"A
Simple Rainforest Story"
by Jim Lani, May 1998
It
takes about fifteen minutes to cut down a rainforest
giant. It groans, as its towering body rips away from its
ancient roots. Slowly, at first, fighting the inertia, it
begins to topple, as the laws of physics grab hold and,
at 32 feet per second squared, crashes to the ground. In
that fleeting moment, this two-hundred-fifty-year-old
forest monarch, becomes a log.
Dead is the lofty canopy
of leaves and branches that gave shelter and food to
hundreds of animals, insects and plants. Gone is the
photosynthesis engine, that, day after day, year after
year, breathed in the poisons of carbon dioxide and
breathed out fresh, clean oxygen. A flower plant, bonded
to only this tree for centuries, is crushed, gone forever
and, taking with it, the cure for cancer. The thin layer
of precious soil, centuries in the making, without the
gentle canopy to soften the hammering blows of the
storms, would be gone after the next rains. And the
forest man cries.
Fifty million times a year, the groans and crashes sound.
Fifty
million times a year, the forest man cries. Only, each
year, there are fewer and fewer to cry for the trees.
But, there are also fewer trees to cry for. Across the
oceans, the dead giant is a polished wall panel in this
house and gouged and grimy in another. People trample on
the giant; we call it hardwood floors. Cutting boards,
furniture, picture frames, trims are wrenched out of the
giant. A lot of the giant's magnificent body becomes
sawdust and something called offcuts. Then, in due time,
the giant becomes trash.
When enough forest giants have fallen, then something
strange happens to the world's weather. It begins to rain
at a time when there should be no rain. And it rains and
rains. Rivers flood and mud slides. But, where it is time
to rain, none come. It is dry, so dry. After awhile, it
is called a drought. Strange things happen in the ocean,
too. Currents, the engines of the oceans, become
confused. The oceans forget in which direction their
currents are supposed to move, during a certain time of
the year.
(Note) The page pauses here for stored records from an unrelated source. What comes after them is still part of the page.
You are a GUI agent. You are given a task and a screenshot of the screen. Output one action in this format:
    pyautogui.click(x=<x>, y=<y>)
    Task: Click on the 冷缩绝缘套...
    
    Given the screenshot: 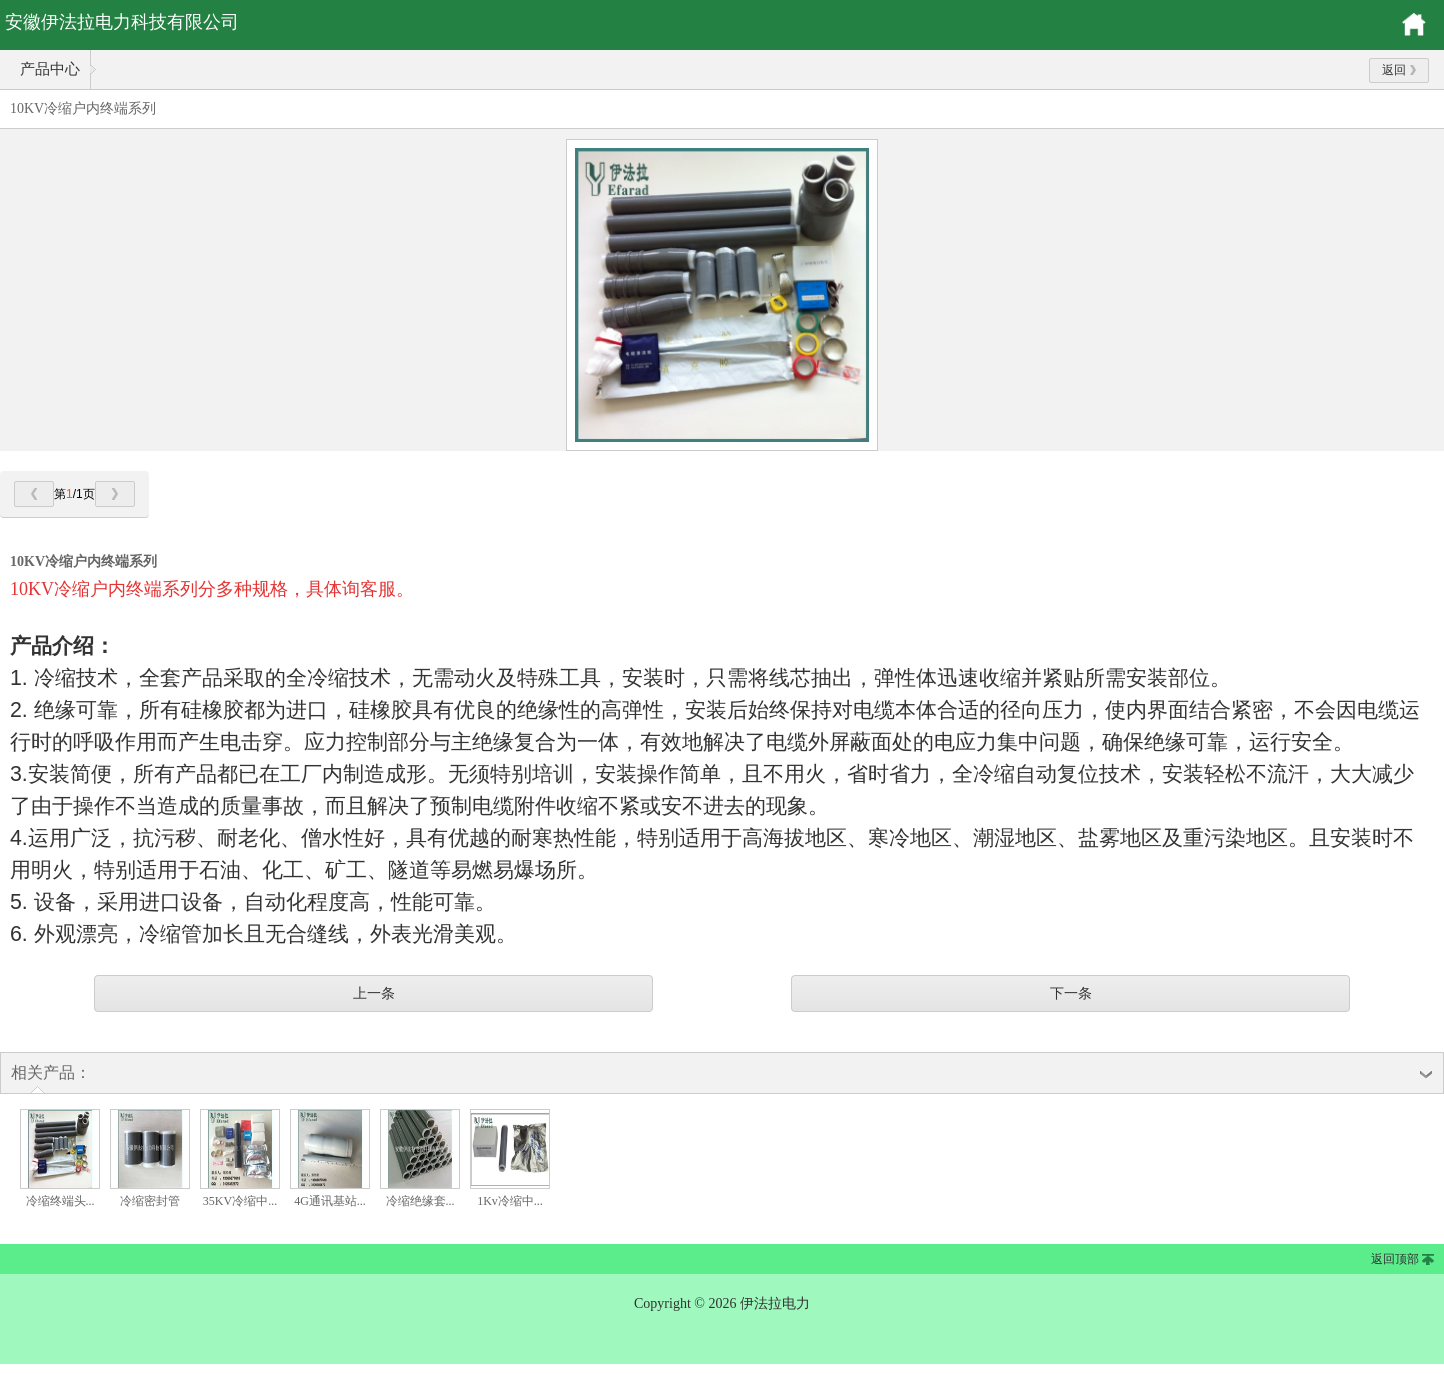 What is the action you would take?
    pyautogui.click(x=420, y=1201)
Man, strangely, calls this a phenomena and
names it El Nino - "the baby".
That black smoke coming out of the backs of automobiles,
from smokestacks and man-made forest fires is gases
called "carbon emissions". The forest giants
eat tons of it during their lifetimes. However, man has
created an interesting situation where less
is more. There are less
giants and more carbon emissions.
With so much of these emissions going into the
atmosphere, earth's cooling system has become clogged and
heat from the earth cannot escape into space. This causes
the earth to become warmer than normal. At the top of the
world and the bottom of the world, tremendous ice fields
called "ice caps" help to cool the earth. But,
because the earth has gotten warmer, the ice caps begin
to melt. As the melting continues, oceans will rise and
towns and cities along the seacoast will sink into the
ocean. We are so intelligent because we also have a
name for it. We call it "global warming".